In the copy, include no pictures. Reproduce the rest of the entries exactly.

** WORKING DATA follows **

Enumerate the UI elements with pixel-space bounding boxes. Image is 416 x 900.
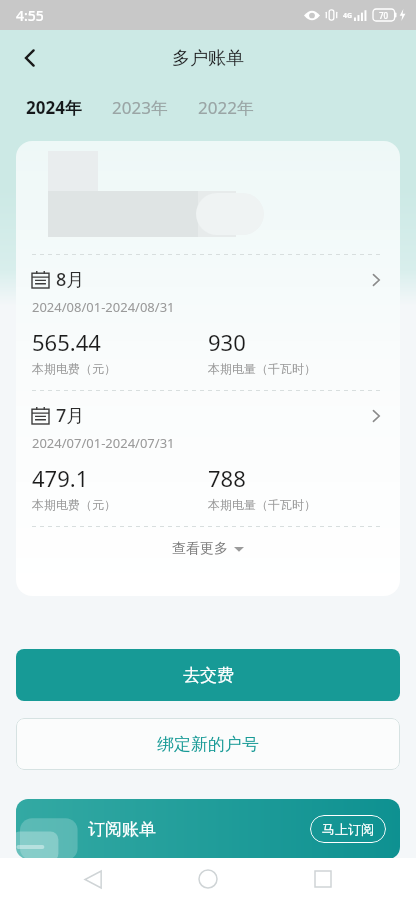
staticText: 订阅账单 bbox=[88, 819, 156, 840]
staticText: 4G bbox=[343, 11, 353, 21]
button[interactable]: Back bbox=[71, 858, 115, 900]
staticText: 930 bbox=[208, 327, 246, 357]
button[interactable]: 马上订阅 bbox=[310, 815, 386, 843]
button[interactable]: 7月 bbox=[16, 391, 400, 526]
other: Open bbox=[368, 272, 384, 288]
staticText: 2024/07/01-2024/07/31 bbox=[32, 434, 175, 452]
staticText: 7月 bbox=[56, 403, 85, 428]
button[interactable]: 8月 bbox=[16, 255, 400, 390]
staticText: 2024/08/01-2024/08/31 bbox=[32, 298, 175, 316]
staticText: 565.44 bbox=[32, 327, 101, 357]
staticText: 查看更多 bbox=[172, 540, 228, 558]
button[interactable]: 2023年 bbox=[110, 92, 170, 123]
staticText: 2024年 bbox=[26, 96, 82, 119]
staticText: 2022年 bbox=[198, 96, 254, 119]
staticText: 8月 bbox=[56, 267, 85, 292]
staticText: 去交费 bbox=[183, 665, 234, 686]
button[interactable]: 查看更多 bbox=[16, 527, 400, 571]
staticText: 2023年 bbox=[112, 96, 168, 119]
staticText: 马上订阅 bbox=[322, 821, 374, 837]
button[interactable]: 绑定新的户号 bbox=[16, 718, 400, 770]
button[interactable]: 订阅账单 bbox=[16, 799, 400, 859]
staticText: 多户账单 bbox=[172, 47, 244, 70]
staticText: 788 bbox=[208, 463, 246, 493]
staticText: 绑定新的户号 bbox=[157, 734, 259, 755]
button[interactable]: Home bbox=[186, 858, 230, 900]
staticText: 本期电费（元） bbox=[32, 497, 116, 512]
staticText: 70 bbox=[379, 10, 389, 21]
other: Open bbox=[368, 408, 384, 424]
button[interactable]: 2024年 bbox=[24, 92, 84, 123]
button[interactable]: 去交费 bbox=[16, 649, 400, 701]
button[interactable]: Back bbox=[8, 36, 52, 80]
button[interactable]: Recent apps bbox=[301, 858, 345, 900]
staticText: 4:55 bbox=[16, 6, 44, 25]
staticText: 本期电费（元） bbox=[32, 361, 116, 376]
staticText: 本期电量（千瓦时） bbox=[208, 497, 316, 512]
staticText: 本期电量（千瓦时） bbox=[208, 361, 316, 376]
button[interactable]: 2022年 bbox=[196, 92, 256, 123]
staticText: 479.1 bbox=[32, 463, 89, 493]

** End of WORKING DATA **

● **RESULT OF THIS EXERCISE**:
Enumerate the UI elements with pixel-space bounding boxes. Image is 416 x 900.
staticText: 订阅账单 bbox=[88, 819, 156, 840]
staticText: 4G bbox=[343, 11, 353, 21]
button[interactable]: Back bbox=[71, 858, 115, 900]
staticText: 930 bbox=[208, 327, 246, 357]
button[interactable]: 马上订阅 bbox=[310, 815, 386, 843]
button[interactable]: 7月 bbox=[16, 391, 400, 526]
other: Open bbox=[368, 272, 384, 288]
staticText: 2024/07/01-2024/07/31 bbox=[32, 434, 175, 452]
staticText: 7月 bbox=[56, 403, 85, 428]
button[interactable]: 8月 bbox=[16, 255, 400, 390]
staticText: 2024/08/01-2024/08/31 bbox=[32, 298, 175, 316]
staticText: 565.44 bbox=[32, 327, 101, 357]
staticText: 查看更多 bbox=[172, 540, 228, 558]
button[interactable]: 2023年 bbox=[110, 92, 170, 123]
staticText: 2024年 bbox=[26, 96, 82, 119]
staticText: 2022年 bbox=[198, 96, 254, 119]
staticText: 8月 bbox=[56, 267, 85, 292]
staticText: 去交费 bbox=[183, 665, 234, 686]
button[interactable]: 查看更多 bbox=[16, 527, 400, 571]
staticText: 2023年 bbox=[112, 96, 168, 119]
staticText: 马上订阅 bbox=[322, 821, 374, 837]
button[interactable]: 绑定新的户号 bbox=[16, 718, 400, 770]
button[interactable]: 订阅账单 bbox=[16, 799, 400, 859]
staticText: 多户账单 bbox=[172, 47, 244, 70]
staticText: 788 bbox=[208, 463, 246, 493]
staticText: 绑定新的户号 bbox=[157, 734, 259, 755]
button[interactable]: Home bbox=[186, 858, 230, 900]
staticText: 本期电费（元） bbox=[32, 497, 116, 512]
staticText: 70 bbox=[379, 10, 389, 21]
other: Open bbox=[368, 408, 384, 424]
button[interactable]: 2024年 bbox=[24, 92, 84, 123]
button[interactable]: 去交费 bbox=[16, 649, 400, 701]
button[interactable]: Back bbox=[8, 36, 52, 80]
button[interactable]: Recent apps bbox=[301, 858, 345, 900]
staticText: 4:55 bbox=[16, 6, 44, 25]
staticText: 本期电费（元） bbox=[32, 361, 116, 376]
staticText: 本期电量（千瓦时） bbox=[208, 497, 316, 512]
staticText: 本期电量（千瓦时） bbox=[208, 361, 316, 376]
button[interactable]: 2022年 bbox=[196, 92, 256, 123]
staticText: 479.1 bbox=[32, 463, 89, 493]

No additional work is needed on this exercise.